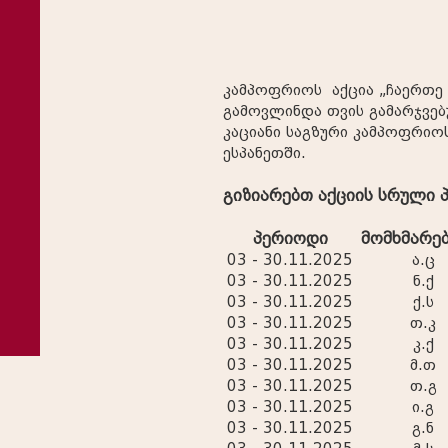
კამპოფრიოს აქცია „ჩაერთე
გამოვლინდა თვის გამარჯვე
კაციანი საგზური კამპოფრიო
ესპანეთში.
გიზიარებთ აქციის სრული
პერიოდი
მომხმარე
03 - 30.11.2025
ა.ც
03 - 30.11.2025
ნ.ქ
03 - 30.11.2025
ქ.ს
03 - 30.11.2025
თ.კ
03 - 30.11.2025
კ.ქ
03 - 30.11.2025
მ.თ
03 - 30.11.2025
თ.გ
03 - 30.11.2025
ი.გ
03 - 30.11.2025
გ.ნ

## What you should do
Output the material above word for word. Leave out its images.

## Response box
კამპოფრიოს აქცია „ჩაერთე
გამოვლინდა თვის გამარჯვე
კაციანი საგზური კამპოფრიო
ესპანეთში.
გიზიარებთ აქციის სრული
პერიოდი
მომხმარე
03 - 30.11.2025
ა.ც
03 - 30.11.2025
ნ.ქ
03 - 30.11.2025
ქ.ს
03 - 30.11.2025
თ.კ
03 - 30.11.2025
კ.ქ
03 - 30.11.2025
მ.თ
03 - 30.11.2025
თ.გ
03 - 30.11.2025
ი.გ
03 - 30.11.2025
გ.ნ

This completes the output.